His book, Oxford Handbook of Jewish Studies, won the National Jewish Book Award in Scholarship for 2002–2003.

==Selected works==
- The Ruling Class of Judaea: The Origins of the Jewish Revolt Against Rome, A.D. 66-70 , Cambridge, 1987 ISBN 0-521-44782-8
- Mission and Conversion: Proselytizing in the Religious History of the Roman Empire, Oxford, 1994 ISBN 0-19-814941-7
- The Roman World, 44 BC-AD 180, London, 1997 ISBN 0-415-04970-9.
- (ed.) Jews in a Graeco-Roman World, Oxford, 1998 ISBN 0-19-815078-4
- (joint ed.) Apologetics in the Roman Empire: Pagans, Jews and Christians, Oxford, 1999 ISBN 0-19-826986-2
- State and Society in Roman Galilee AD 132-212, 2nd edition, London 2000 ISBN 0-85303-380-3
- (ed.) Oxford Handbook of Jewish Studies, Oxford, 2002 ISBN 0-19-829996-6
- Judaism in the Roman World, Collected essays, Leiden, 2007 ISBN 978-90-04-15309-7
- Rome and Jerusalem: The Clash of Ancient Civilizations, New York, 2007 ISBN 0-375-41185-2
- (joint ed.) Rabbinic Texts and the History of Late Roman Palestine, Oxford, 2010 ISBN 978-0-19-726474-4
- A History of Judaism, Penguin Books Ltd, London, 2017. Princeton University Press, 2018 ISBN 9780691181271.

===Rome and Jerusalem: The Clash of Ancient Civilizations===
B. Weinstein, professor emeritus at Howard University describes the work as a "page turner" because of its clarity and style. Weinstein also notes that Goodman has provided a huge number of primary sources. Rose Mary Sheldon offers a more critical review. Recognising his expertise in both Roman and Jewish history, Sheldon comments that while the text is clear and logical it uses minimal footnotes and is aimed towards a general audience. Sheldon also claims that Goodman's arguments in favour of a lack of conflict between Romans and Jews between 6-60 CE "do not hold water".
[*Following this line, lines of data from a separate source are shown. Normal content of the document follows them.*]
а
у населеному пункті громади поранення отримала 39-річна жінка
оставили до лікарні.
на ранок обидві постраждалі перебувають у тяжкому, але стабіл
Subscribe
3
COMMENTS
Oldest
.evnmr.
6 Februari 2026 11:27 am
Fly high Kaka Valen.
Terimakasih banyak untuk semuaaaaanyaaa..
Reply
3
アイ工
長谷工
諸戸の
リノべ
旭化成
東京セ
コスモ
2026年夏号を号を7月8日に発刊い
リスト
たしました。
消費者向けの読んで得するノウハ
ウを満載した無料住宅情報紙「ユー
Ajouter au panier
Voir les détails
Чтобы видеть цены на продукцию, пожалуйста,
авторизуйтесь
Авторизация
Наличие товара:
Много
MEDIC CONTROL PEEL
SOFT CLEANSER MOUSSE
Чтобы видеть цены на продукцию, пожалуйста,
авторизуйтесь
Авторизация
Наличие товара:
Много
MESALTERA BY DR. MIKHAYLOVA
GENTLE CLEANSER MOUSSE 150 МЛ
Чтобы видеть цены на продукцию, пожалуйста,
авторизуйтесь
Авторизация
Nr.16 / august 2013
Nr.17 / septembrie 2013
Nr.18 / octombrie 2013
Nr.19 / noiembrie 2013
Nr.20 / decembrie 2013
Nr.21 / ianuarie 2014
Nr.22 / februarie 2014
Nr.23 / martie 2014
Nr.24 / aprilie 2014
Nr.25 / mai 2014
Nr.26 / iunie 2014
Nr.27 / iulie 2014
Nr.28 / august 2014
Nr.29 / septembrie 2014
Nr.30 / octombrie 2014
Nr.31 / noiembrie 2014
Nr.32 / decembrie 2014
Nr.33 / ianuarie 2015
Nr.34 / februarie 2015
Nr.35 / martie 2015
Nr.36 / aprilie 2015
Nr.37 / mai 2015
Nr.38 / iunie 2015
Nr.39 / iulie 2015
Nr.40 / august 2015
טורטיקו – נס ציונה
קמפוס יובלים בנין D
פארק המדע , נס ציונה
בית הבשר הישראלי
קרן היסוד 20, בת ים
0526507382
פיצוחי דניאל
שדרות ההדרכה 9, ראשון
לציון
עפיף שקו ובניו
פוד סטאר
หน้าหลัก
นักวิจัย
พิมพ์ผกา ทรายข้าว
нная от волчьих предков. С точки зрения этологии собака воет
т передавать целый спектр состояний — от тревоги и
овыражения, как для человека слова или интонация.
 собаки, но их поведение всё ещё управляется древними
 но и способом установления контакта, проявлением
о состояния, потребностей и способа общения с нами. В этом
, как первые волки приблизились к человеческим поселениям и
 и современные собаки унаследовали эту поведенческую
Sheldon does conclude that Goodman has written an accurate historical survey of Roman-Jewish relations. Publishers Weekly observes that Goodman has backed his account with archaeological evidence and ancient commentary with the result of producing a "scholarly tour de force". Jay Freeman in Booklist holds Goodman's work to be a "definitive account" for historians of both the Roman and Jewish worlds. Freeman also states that Goodman has convincingly illuminated the role of the Jewish-Roman conflict in shaping relations between Jews and Christians. David Noy of the University of Wales, Lampeter describes in The Journal of Roman Studies that the picture portrayed in the book is a "compelling one". However, Noy criticizes Goodman's over reliance on Josephus.

Erich S. Gruen gives a highly positive review and recommends this book for it "demands attention" because it is a "sweeping survey" that aims to reach an audience beyond academia. Describing Goodman as "too good a historian" he observes that Goodman has approached the subject in a "masterly fashion". Gruen's conclusion is that Goodman is committed to "thorough and scrupulous" scholarship.